Can the phrasing of questions really change their answers? Or better yet, how can a question influence its answer? Sometimes, all it takes to get students to work a little harder is creative questioning. Questions should evoke curiosity, activate minds and pique interest.
Effective teachers, leaders and school administrators have always known this, which is why more educators need to learn how to incorporate questions into curriculum planning and everyday lessons. In fact, in-class questioning is so important that postgraduate degrees such as the Ed.S. Education Degree Specialist in Curriculum Director cover how to pose questions to young students.
The Problem With Being Too Specific
Some questions have very specific answers, and they should. What is two plus two? Where was Little Red Riding Hood going? Do chickens lay eggs? However, there are times when an open-ended question is more appropriate. In order to spark discussion and even debate, a question needs to make a student pause and question the question. For example, explaining the difference between fact and fiction is easy; one is true and one is not. However, asking students if fiction is dishonest not only introduces them to the idea that not everything is as it seems, but it also asks them to think about how non-truths can appear as facts.
Learning How to Ask the Right Questions
Asking questions is an inherent skill. After all, questioning is how we naturally learn about the world around us. However, asking questions in order to teach others takes practice, and many teachers have never received formal training in crafting questions.

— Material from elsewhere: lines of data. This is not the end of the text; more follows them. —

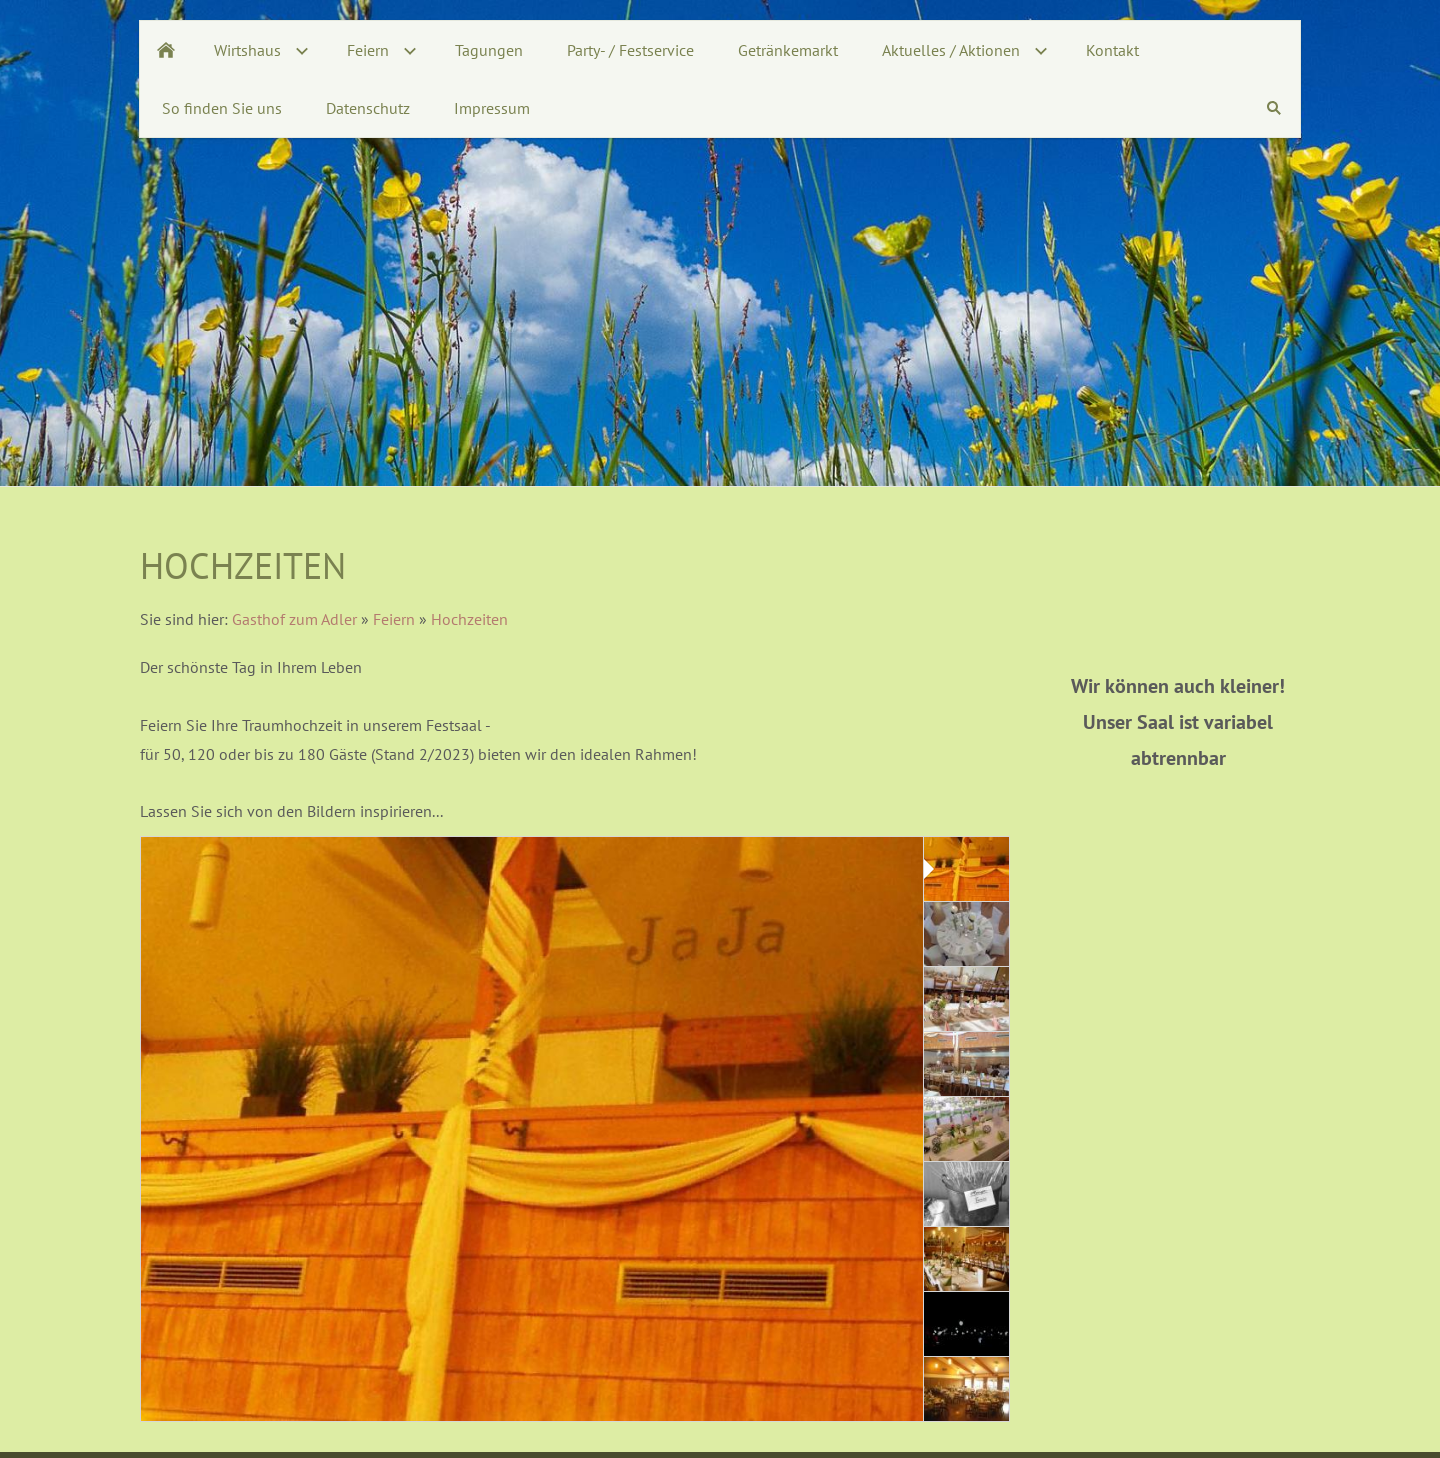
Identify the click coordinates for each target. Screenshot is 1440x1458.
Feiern (394, 619)
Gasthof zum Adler (294, 619)
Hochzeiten (469, 619)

Asking cognitive questions and waiting for responses, for example, can help students consider new ideas, arrive at their own conclusions and improve memorization. Unfortunately, teachers typically hurry through their lessons and cannot offer enough “thinking time” for students to develop independent answers. Teachers can learn more about using questions to their students’ advantage with an online education specialist degree.
Asking questions is a vital aspect of teaching young minds, but the information contained in the question and the direction implied therein make all the difference. Teachers and school administrators can benefit greatly from incorporating better questions into curriculum planning.
So instead of asking themselves, “Am I asking the right questions?” teachers should ask, “What kinds of questions will get my students talking?” It could be the start of a whole new conversation.